2

I am trying to use perl regexp to normalize search strings in a search log against a library database. I need to remove all digit occurrences, would be:

s/\d*//g 

except when I have a birth date like 1964- or a lifetime like 1903-1970 or 1903-70. How do I do that?

Nimantha
  • 6,405
  • 6
  • 28
  • 69

3 Answers3

1

You could use lookaround assertions.

For example, the following pattern

/\b(?<!-)\d+(?!-)\b/

would match a number like 42 or 1970 but not match:

  • 1964-
  • 1903-1970
  • 1903-70

For example, given an input:

42 foo 123 1964- 1903-1970 456 bar 1970

using the above regex to remove the intended strings:

$ echo 42 foo 123 1964- 1903-1970 456 bar 1970 | perl -pe 's/\b(?<!-)\d+(?!-)\b//g'
 foo  1964- 1903-1970  bar
devnull
  • 118,548
  • 33
  • 236
  • 227
  • Exceptions: `-1979` or `1-2-3`. The spec is also unclear on if numbers should be stripped from w/i words, so the fact that yours wouldn't strip the trailing numbers in `bob123` could be a bad or good thing. – Miller Mar 15 '14 at 21:59
1

A complicated regex could solve this, for sure. However, I believe the easiest solution is to take advantage of one of regular expressions most powerful tools, namely greedy matching, and break this into two steps.

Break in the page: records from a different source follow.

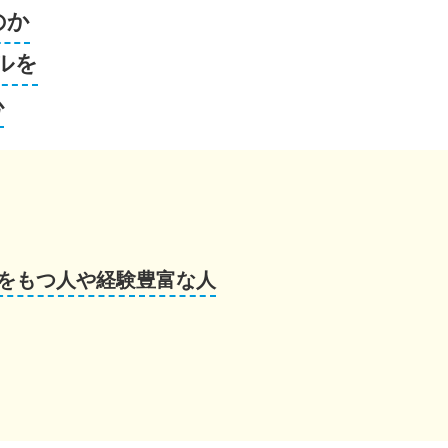
のか
ルを
心
をもつ人や経験豊富な人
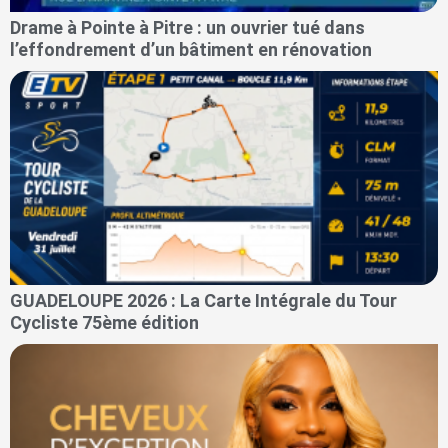
Drame à Pointe à Pitre : un ouvrier tué dans
l’effondrement d’un bâtiment en rénovation
GUADELOUPE 2026 : La Carte Intégrale du Tour
Cycliste 75ème édition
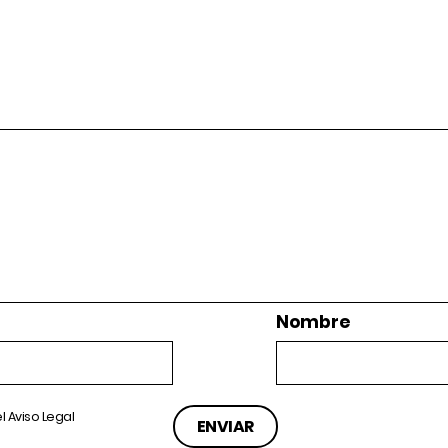
Nombre
el
Aviso Legal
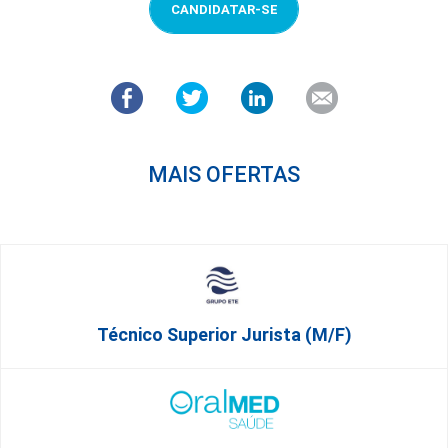
CANDIDATAR-SE
MAIS OFERTAS
Técnico Superior Jurista (m/f)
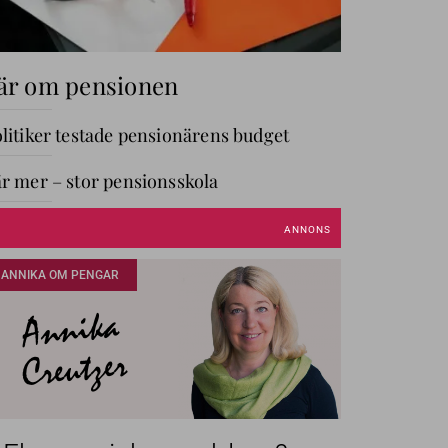
är om pensionen
litiker testade pensionärens budget
r mer – stor pensionsskola
GÅ TILL AVDELNING
ANNIKA OM PENGAR
Annika
Creutzer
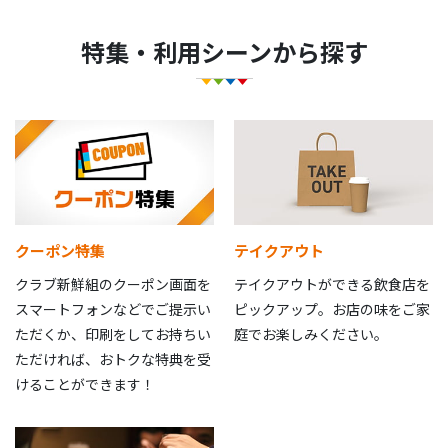
特集・利用シーンから探す
クーポン特集
テイクアウト
クラブ新鮮組のクーポン画面を
テイクアウトができる飲食店を
スマートフォンなどでご提示い
ピックアップ。お店の味をご家
ただくか、印刷をしてお持ちい
庭でお楽しみください。
ただければ、おトクな特典を受
けることができます！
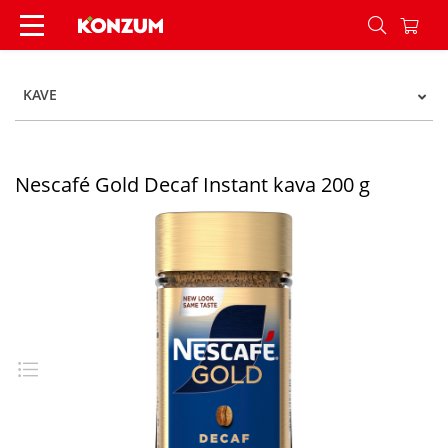
Nescafé Gold Decaf Instant kava 200 g - Konzum
KAVE
Nescafé Gold Decaf Instant kava 200 g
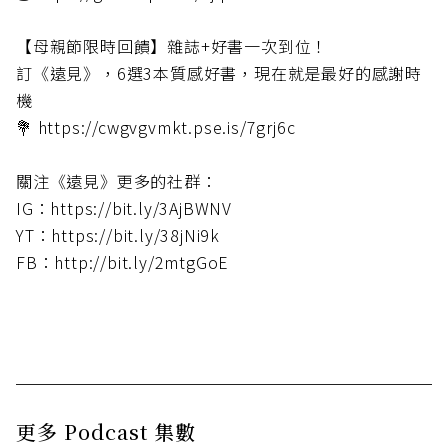
【母親節限時回饋】雜誌+好書一次到位！
訂《遠見》，6選3本質感好書，現在就是最好的感謝時
機
💐 https://cwgvgvmkt.pse.is/7grj6c
關注《遠見》更多的社群：
IG：https://bit.ly/3AjBWNV
YT：https://bit.ly/38jNi9k
FB：http://bit.ly/2mtgGoE
更多 Podcast 集數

s{([-\d]+)}{my $num = $1; $num =~ /^(?:\d+-\d*|-+)$/ ? $num : ''}eg;

The LHS pulls any number and/or dashes. Then the RHS leaves them if they match the specific exception that you requested.

I like the two step solution because it's quicker to see what's happening, and also the regex is less fragile so it's easier to adjust it at a later time with less risk of introducing a bug. All you'd have to do is add any additional exceptions you'd want to the RHS.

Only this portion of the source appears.